■ Material for this exercise ■
+---+

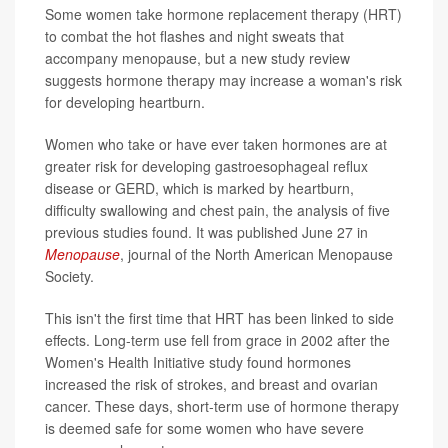
Some women take hormone replacement therapy (HRT)
to combat the hot flashes and night sweats that
accompany menopause, but a new study review
suggests hormone therapy may increase a woman's risk
for developing heartburn.
Women who take or have ever taken hormones are at
greater risk for developing gastroesophageal reflux
disease or GERD, which is marked by heartburn,
difficulty swallowing and chest pain, the analysis of five
previous studies found. It was published June 27 in
Menopause
, journal of the North American Menopause
Society.
This isn't the first time that HRT has been linked to side
effects. Long-term use fell from grace in 2002 after the
Women's Health Initiative study found hormones
increased the risk of strokes, and breast and ovarian
cancer. These days, short-term use of hormone therapy
is deemed safe for some women who have severe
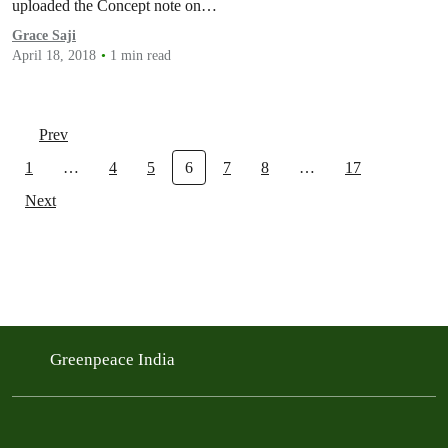
uploaded the Concept note on…
Grace Saji
April 18, 2018
1 min read
Prev
1
…
4
5
6
7
8
…
17
Next
Greenpeace India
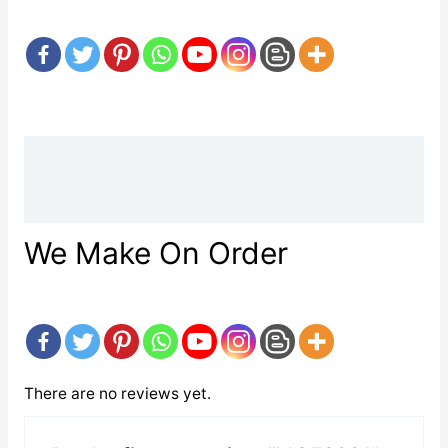
Description
Reviews (0)
We Make On Order
There are no reviews yet.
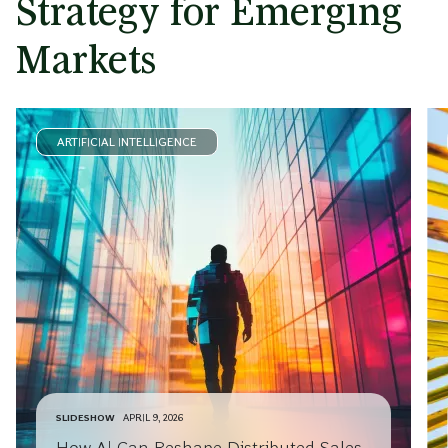
Strategy for Emerging
Markets
ARTIFICIAL INTELLIGENCE
SLIDESHOW
APRIL 9, 2026
How AI Can Reshape Distributed Sales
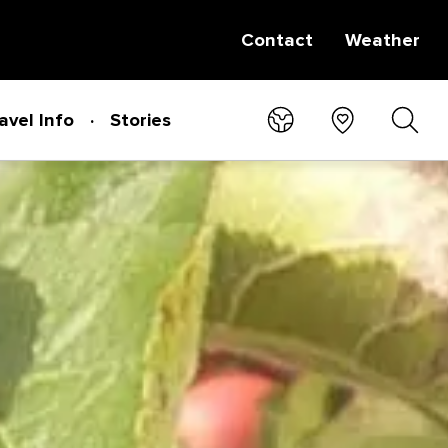
Contact
Weather
avel Info
Stories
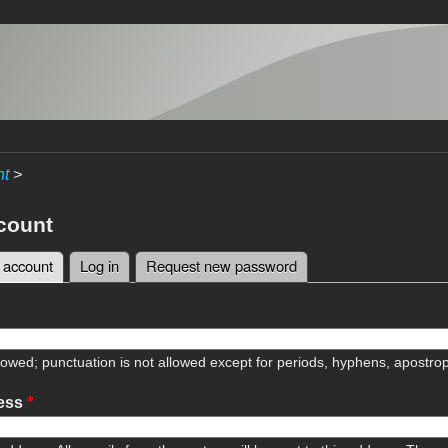
nt
>
count
 account
(active tab)
Log in
Request new password
tabs
lowed; punctuation is not allowed except for periods, hyphens, apostr
ress
*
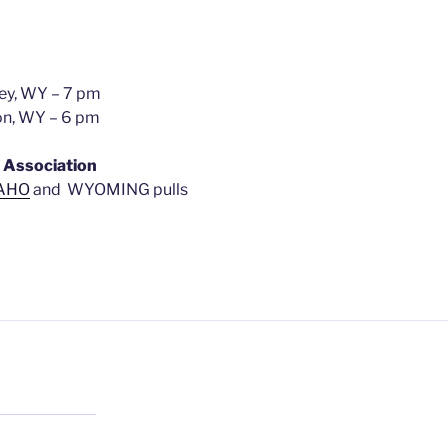
iney, WY – 7 pm
ton, WY – 6 pm
 Association
AHO
and WYOMING pulls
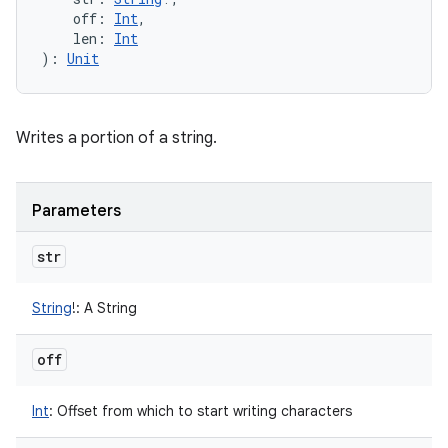
off
:
Int
, 
len
:
Int
)
: 
Unit
Writes a portion of a string.
Parameters
str
String
!
:
A String
off
Int
:
Offset from which to start writing characters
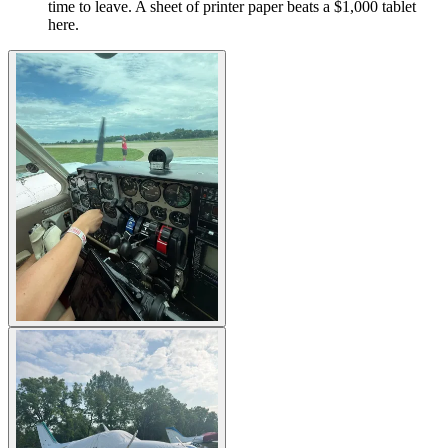
time to leave. A sheet of printer paper beats a $1,000 tablet
here.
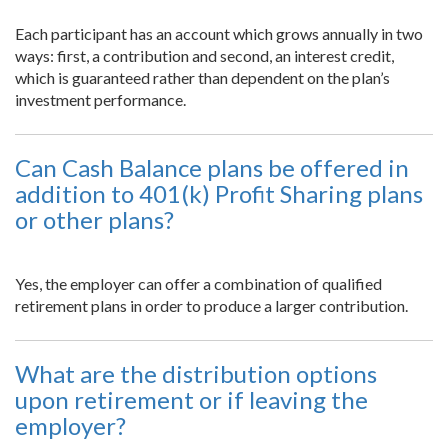
Each participant has an account which grows annually in two
ways: first, a contribution and second, an interest credit,
which is guaranteed rather than dependent on the plan’s
investment performance.
Can Cash Balance plans be offered in
addition to 401(k) Profit Sharing plans
or other plans?
Yes, the employer can offer a combination of qualified
retirement plans in order to produce a larger contribution.
What are the distribution options
upon retirement or if leaving the
employer?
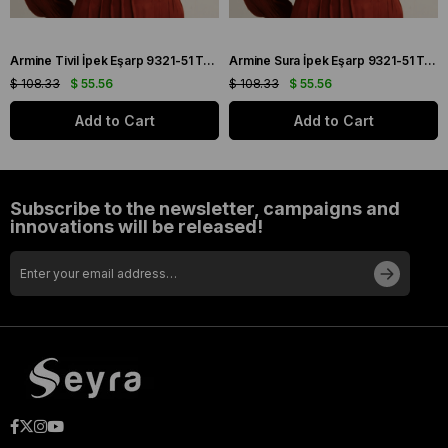
Armine Tivil İpek Eşarp 9321-51 Turuncu Karışık Desen
Armine Sura İpek Eşarp 9321-51 Turuncu Karışık Desen
$ 108.33
$ 55.56
$ 108.33
$ 55.56
Add to Cart
Add to Cart
Subscribe to the newsletter, campaigns and
innovations will be released!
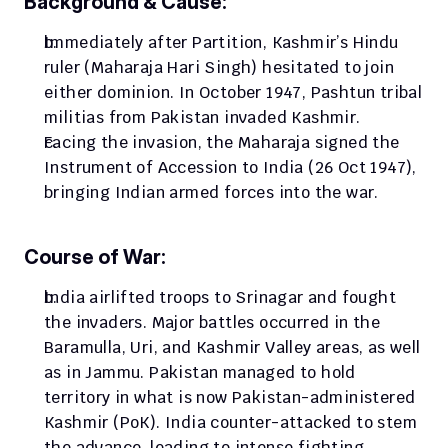
Background & Cause:
Immediately after Partition, Kashmir’s Hindu 
ruler (Maharaja Hari Singh) hesitated to join 
either dominion. In October 1947, Pashtun tribal 
militias from Pakistan invaded Kashmir. 
Facing the invasion, the Maharaja signed the 
Instrument of Accession to India (26 Oct 1947), 
bringing Indian armed forces into the war.
Course of War:
India airlifted troops to Srinagar and fought 
the invaders. Major battles occurred in the 
Baramulla, Uri, and Kashmir Valley areas, as well 
as in Jammu. Pakistan managed to hold 
territory in what is now Pakistan-administered 
Kashmir (PoK). India counter-attacked to stem 
the advance, leading to intense fighting.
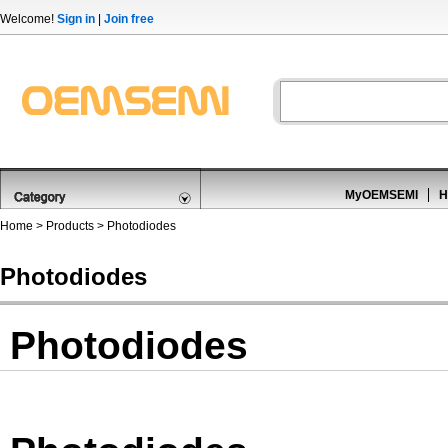
Welcome!
Sign in
|
Join free
MyOEMSEMI
H
Home
>
Products
>
Photodiodes
Photodiodes
Photodiodes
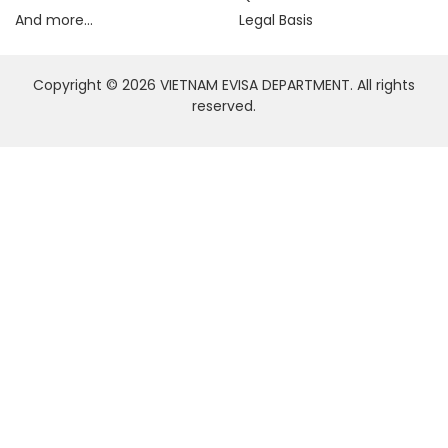
And more...
Legal Basis
Copyright © 2026 VIETNAM EVISA DEPARTMENT. All rights
reserved.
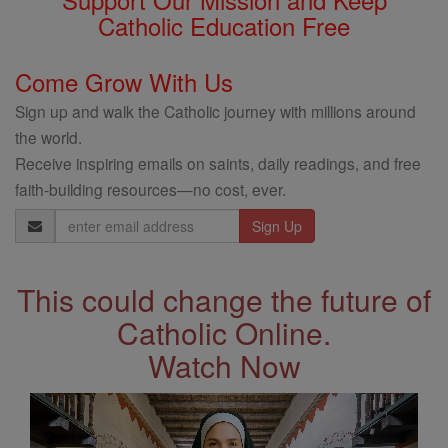
Catholic Education Free
Come Grow With Us
Sign up and walk the Catholic journey with millions around
the world.
Receive inspiring emails on saints, daily readings, and free
faith-building resources—no cost, ever.
Email
Address
This could change the future of
Catholic Online.
Watch Now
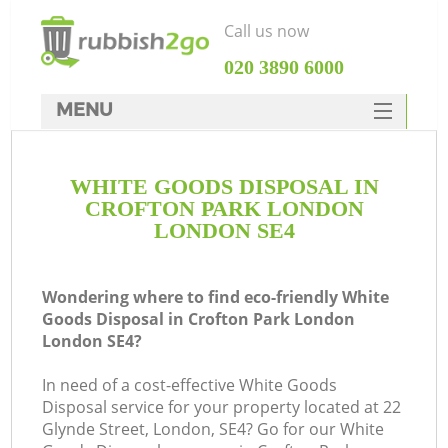
Call us now
‎020 3890 6000
MENU
HOME
WHITE GOODS DISPOSAL IN
Rubbish Clearance
CROFTON PARK LONDON
SERVICES
LONDON SE4
W
DEALS
Wondering where to find eco-friendly White
FAQ
Goods Disposal in Crofton Park London
London SE4?
CONTACTS
In need of a cost-effective White Goods
Disposal service for your property located at 22
Glynde Street, London, SE4? Go for our White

+---+

■ Task statement ■
Repeat the entries verbatim; no pictures.

■ Response box ■
Some women take hormone replacement therapy (HRT)
to combat the hot flashes and night sweats that
accompany menopause, but a new study review
suggests hormone therapy may increase a woman's risk
for developing heartburn.
Women who take or have ever taken hormones are at
greater risk for developing gastroesophageal reflux
disease or GERD, which is marked by heartburn,
difficulty swallowing and chest pain, the analysis of five
previous studies found. It was published June 27 in
Menopause
, journal of the North American Menopause
Society.
This isn't the first time that HRT has been linked to side
effects. Long-term use fell from grace in 2002 after the
Women's Health Initiative study found hormones
increased the risk of strokes, and breast and ovarian
cancer. These days, short-term use of hormone therapy
is deemed safe for some women who have severe
uploaded the Concept note on…
Grace Saji
April 18, 2018
1 min read
Prev
1
…
4
5
6
7
8
…
17
Next
Greenpeace India
Description
Reviews (0)
We Make On Order
There are no reviews yet.
Strategy for Emerging
Markets
ARTIFICIAL INTELLIGENCE
SLIDESHOW
APRIL 9, 2026
How AI Can Reshape Distributed Sales
Contact
Weather
avel Info
Stories
nt
>
count
 account
(active tab)
Log in
Request new password
tabs
lowed; punctuation is not allowed except for periods, hyphens, apostr
ress
*
iney, WY – 7 pm
ton, WY – 6 pm
 Association
AHO
and WYOMING pulls
off
:
Int
, 
len
:
Int
)
: 
Unit
Writes a portion of a string.
Parameters
str
String
!
:
A String
off
Int
:
Offset from which to start writing characters
time to leave. A sheet of printer paper beats a $1,000 tablet
here.
Each participant has an account which grows annually in two
ways: first, a contribution and second, an interest credit,
which is guaranteed rather than dependent on the plan’s
investment performance.
Can Cash Balance plans be offered in
addition to 401(k) Profit Sharing plans
or other plans?
Yes, the employer can offer a combination of qualified
retirement plans in order to produce a larger contribution.
What are the distribution options
upon retirement or if leaving the
employer?
Armine Tivil İpek Eşarp 9321-51 Turuncu Karışık Desen
Armine Sura İpek Eşarp 9321-51 Turuncu Karışık Desen
$ 108.33
$ 55.56
$ 108.33
$ 55.56
Add to Cart
Add to Cart
Subscribe to the newsletter, campaigns and
innovations will be released!
Background & Cause:
Immediately after Partition, Kashmir’s Hindu 
ruler (Maharaja Hari Singh) hesitated to join 
either dominion. In October 1947, Pashtun tribal 
militias from Pakistan invaded Kashmir. 
Facing the invasion, the Maharaja signed the 
Instrument of Accession to India (26 Oct 1947), 
bringing Indian armed forces into the war.
Course of War:
India airlifted troops to Srinagar and fought 
the invaders. Major battles occurred in the 
Baramulla, Uri, and Kashmir Valley areas, as well 
as in Jammu. Pakistan managed to hold 
territory in what is now Pakistan-administered 
Kashmir (PoK). India counter-attacked to stem 
the advance, leading to intense fighting.
Welcome!
Sign in
|
Join free
MyOEMSEMI
H
Home
>
Products
>
Photodiodes
Photodiodes
Photodiodes
And more...
Legal Basis
Copyright © 2026 VIETNAM EVISA DEPARTMENT. All rights
reserved.
Catholic Education Free
Come Grow With Us
Sign up and walk the Catholic journey with millions around
the world.
Receive inspiring emails on saints, daily readings, and free
faith-building resources—no cost, ever.
Email
Address
This could change the future of
Catholic Online.
Watch Now
Call us now
‎020 3890 6000
MENU
HOME
WHITE GOODS DISPOSAL IN
Rubbish Clearance
CROFTON PARK LONDON
SERVICES
LONDON SE4
W
DEALS
Wondering where to find eco-friendly White
FAQ
Goods Disposal in Crofton Park London
London SE4?
CONTACTS
In need of a cost-effective White Goods
Disposal service for your property located at 22
Glynde Street, London, SE4? Go for our White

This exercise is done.